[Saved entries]
_ _ _

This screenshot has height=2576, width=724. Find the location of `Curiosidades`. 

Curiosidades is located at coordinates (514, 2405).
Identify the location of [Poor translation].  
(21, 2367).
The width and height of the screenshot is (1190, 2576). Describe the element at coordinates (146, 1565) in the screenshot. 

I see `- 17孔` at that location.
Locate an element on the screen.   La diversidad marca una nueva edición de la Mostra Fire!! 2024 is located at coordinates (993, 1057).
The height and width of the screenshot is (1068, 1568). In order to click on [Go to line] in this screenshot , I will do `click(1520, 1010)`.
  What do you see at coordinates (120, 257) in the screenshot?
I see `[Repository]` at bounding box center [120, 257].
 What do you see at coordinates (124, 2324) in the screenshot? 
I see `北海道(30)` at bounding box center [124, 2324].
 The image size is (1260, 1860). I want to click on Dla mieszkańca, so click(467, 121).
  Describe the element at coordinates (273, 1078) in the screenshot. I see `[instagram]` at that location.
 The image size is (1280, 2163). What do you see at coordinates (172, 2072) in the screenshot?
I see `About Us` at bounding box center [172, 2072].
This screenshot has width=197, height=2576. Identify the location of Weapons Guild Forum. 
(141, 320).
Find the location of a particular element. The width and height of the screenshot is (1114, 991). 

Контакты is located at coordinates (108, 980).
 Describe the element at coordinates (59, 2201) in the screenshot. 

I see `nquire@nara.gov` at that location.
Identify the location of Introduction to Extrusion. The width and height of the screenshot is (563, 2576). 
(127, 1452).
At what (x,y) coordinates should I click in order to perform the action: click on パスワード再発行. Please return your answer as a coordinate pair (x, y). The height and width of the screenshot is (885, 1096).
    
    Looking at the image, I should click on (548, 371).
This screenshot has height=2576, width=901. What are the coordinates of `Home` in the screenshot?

_ _ _

Reproduce the data above exactly, leaving nothing out.

SOLUTION BELOW:
This screenshot has height=2576, width=724. Find the location of `Curiosidades`. 

Curiosidades is located at coordinates (514, 2405).
Identify the location of [Poor translation].  
(21, 2367).
The width and height of the screenshot is (1190, 2576). Describe the element at coordinates (146, 1565) in the screenshot. 

I see `- 17孔` at that location.
Locate an element on the screen.   La diversidad marca una nueva edición de la Mostra Fire!! 2024 is located at coordinates (993, 1057).
The height and width of the screenshot is (1068, 1568). In order to click on [Go to line] in this screenshot , I will do `click(1520, 1010)`.
  What do you see at coordinates (120, 257) in the screenshot?
I see `[Repository]` at bounding box center [120, 257].
 What do you see at coordinates (124, 2324) in the screenshot? 
I see `北海道(30)` at bounding box center [124, 2324].
 The image size is (1260, 1860). I want to click on Dla mieszkańca, so click(467, 121).
  Describe the element at coordinates (273, 1078) in the screenshot. I see `[instagram]` at that location.
 The image size is (1280, 2163). What do you see at coordinates (172, 2072) in the screenshot?
I see `About Us` at bounding box center [172, 2072].
This screenshot has width=197, height=2576. Identify the location of Weapons Guild Forum. 
(141, 320).
Find the location of a particular element. The width and height of the screenshot is (1114, 991). 

Контакты is located at coordinates (108, 980).
 Describe the element at coordinates (59, 2201) in the screenshot. 

I see `nquire@nara.gov` at that location.
Identify the location of Introduction to Extrusion. The width and height of the screenshot is (563, 2576). 
(127, 1452).
At what (x,y) coordinates should I click in order to perform the action: click on パスワード再発行. Please return your answer as a coordinate pair (x, y). The height and width of the screenshot is (885, 1096).
    
    Looking at the image, I should click on (548, 371).
This screenshot has height=2576, width=901. What are the coordinates of `Home` in the screenshot?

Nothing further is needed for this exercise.